#### [TRY IT]
Look through the entries that follow and count the lines with the word "редакции". The reply is that number alone.

Transcribed page contents
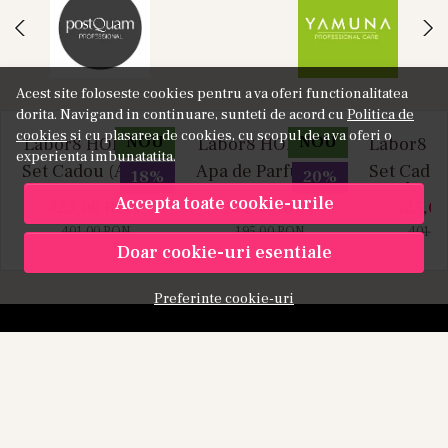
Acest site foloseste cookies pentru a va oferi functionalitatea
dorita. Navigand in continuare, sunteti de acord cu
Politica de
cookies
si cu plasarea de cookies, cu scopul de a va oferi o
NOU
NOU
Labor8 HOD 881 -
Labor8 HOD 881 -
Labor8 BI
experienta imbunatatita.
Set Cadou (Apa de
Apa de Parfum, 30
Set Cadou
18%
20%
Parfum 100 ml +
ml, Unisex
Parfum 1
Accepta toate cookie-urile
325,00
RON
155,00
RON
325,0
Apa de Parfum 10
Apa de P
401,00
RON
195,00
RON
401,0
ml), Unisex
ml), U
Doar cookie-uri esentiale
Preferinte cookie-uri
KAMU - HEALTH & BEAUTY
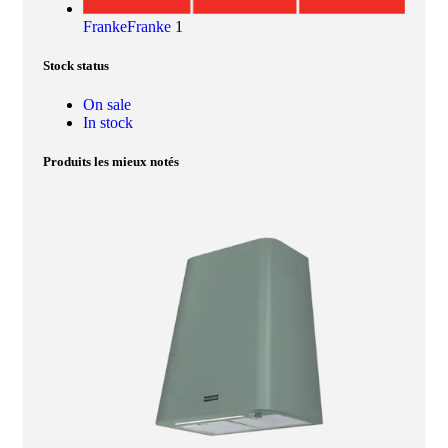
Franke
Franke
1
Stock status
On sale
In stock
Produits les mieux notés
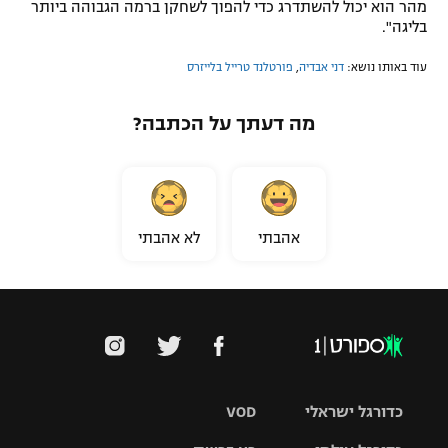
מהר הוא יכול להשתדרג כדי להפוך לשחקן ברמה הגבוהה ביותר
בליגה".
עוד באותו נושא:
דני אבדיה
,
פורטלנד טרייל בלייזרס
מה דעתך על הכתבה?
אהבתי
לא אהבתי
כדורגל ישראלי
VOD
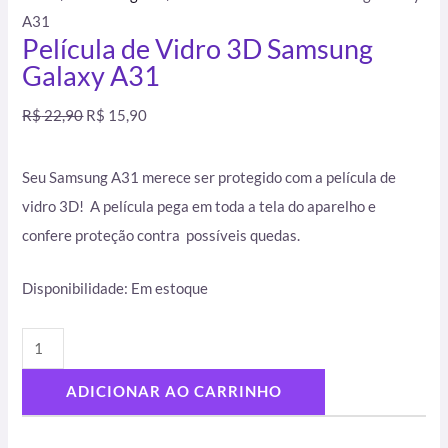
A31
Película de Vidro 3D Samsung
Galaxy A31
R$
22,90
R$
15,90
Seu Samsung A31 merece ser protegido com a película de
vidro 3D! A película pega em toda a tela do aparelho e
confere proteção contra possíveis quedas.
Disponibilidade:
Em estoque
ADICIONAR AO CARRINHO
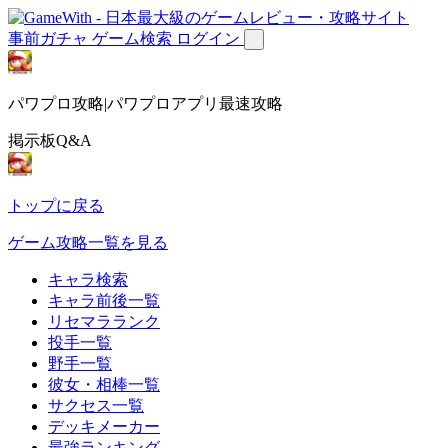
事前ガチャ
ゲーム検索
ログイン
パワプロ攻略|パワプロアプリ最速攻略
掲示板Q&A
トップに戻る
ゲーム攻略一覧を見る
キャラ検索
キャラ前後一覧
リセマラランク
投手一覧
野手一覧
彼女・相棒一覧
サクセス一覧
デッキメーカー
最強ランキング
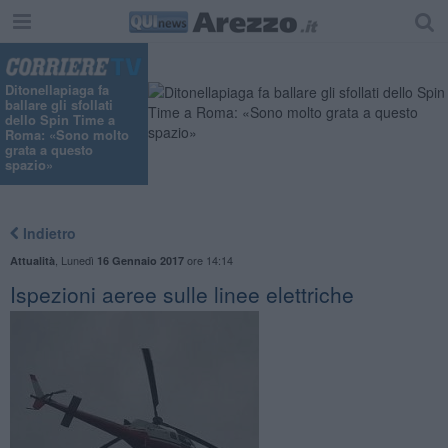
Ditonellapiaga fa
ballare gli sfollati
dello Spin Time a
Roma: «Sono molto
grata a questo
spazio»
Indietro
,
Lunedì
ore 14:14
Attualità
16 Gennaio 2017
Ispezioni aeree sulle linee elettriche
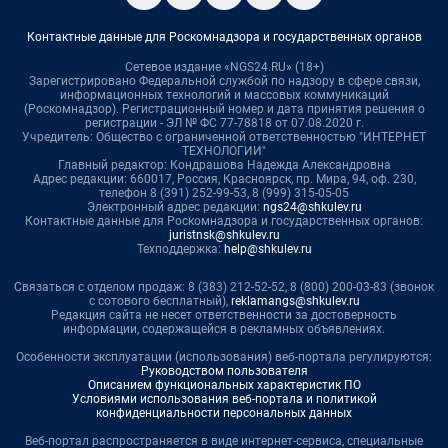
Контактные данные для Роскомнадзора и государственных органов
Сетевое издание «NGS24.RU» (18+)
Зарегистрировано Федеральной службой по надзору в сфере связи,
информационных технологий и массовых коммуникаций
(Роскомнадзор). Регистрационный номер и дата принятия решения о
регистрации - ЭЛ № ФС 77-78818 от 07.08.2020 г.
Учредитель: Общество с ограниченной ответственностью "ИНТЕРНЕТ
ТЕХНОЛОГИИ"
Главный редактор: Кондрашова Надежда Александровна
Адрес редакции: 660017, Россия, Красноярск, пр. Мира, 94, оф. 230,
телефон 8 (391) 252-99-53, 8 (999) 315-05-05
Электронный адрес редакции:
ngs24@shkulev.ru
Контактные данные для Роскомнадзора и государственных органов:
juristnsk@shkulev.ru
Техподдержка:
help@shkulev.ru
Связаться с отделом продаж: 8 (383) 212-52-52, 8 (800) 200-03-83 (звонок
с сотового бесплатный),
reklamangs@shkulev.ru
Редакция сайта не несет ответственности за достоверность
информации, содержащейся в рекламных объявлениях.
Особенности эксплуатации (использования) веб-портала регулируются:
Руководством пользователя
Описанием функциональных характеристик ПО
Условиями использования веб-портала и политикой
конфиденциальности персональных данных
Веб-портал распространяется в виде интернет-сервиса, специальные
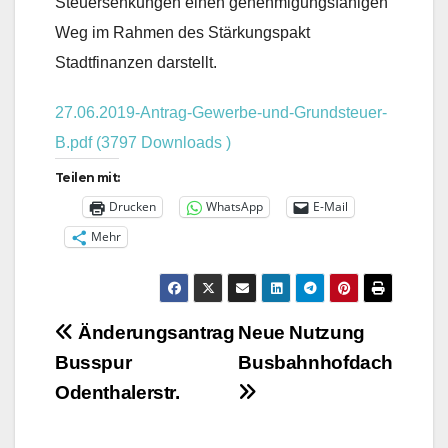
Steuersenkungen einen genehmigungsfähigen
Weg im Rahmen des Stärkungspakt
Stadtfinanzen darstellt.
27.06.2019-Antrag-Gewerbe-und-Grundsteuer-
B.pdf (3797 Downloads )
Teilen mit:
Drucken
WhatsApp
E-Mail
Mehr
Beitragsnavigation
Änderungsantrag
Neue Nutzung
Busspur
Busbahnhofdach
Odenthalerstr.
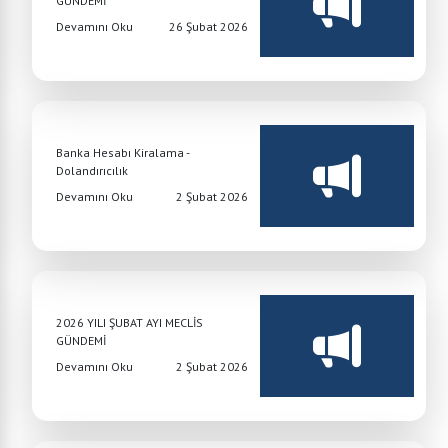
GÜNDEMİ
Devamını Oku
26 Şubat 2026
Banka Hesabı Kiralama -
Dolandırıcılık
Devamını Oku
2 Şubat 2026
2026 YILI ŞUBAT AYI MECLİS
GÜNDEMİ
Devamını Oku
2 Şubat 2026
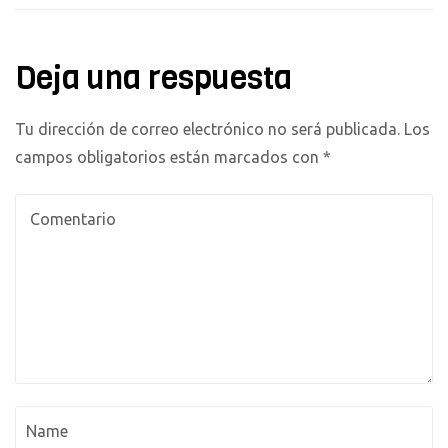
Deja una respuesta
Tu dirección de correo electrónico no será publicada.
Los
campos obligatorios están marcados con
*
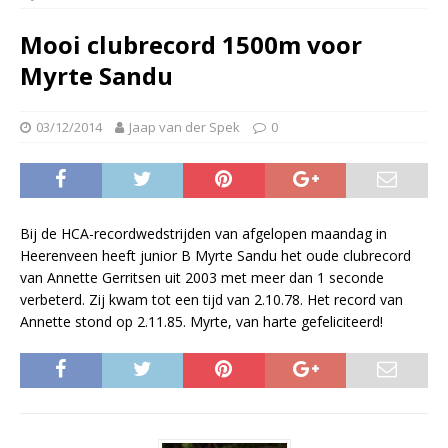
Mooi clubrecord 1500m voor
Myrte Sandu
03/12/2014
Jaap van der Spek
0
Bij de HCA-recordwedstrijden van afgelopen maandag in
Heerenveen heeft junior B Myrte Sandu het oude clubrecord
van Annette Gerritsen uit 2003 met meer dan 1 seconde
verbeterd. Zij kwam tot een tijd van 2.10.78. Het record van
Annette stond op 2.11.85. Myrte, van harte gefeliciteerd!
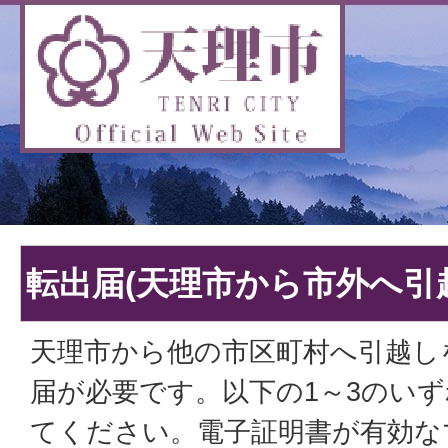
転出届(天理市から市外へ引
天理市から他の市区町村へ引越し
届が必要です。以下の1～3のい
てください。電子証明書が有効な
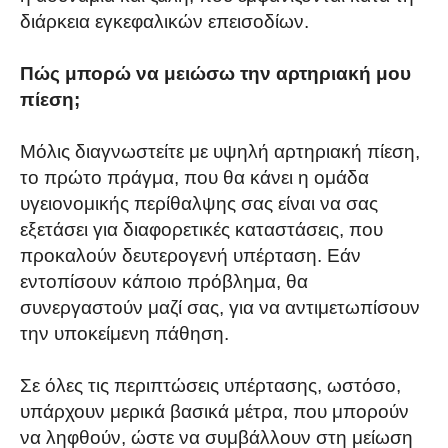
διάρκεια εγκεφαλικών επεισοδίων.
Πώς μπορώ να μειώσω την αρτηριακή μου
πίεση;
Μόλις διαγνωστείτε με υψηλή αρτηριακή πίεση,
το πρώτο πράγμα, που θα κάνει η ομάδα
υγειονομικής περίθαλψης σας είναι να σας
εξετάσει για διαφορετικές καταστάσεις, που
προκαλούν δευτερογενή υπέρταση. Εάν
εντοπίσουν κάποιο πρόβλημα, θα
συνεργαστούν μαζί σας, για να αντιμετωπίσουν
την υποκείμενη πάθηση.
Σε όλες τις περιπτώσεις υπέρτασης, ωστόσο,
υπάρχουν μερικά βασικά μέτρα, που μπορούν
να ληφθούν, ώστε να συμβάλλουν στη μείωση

#### [FINISHED TASK]
2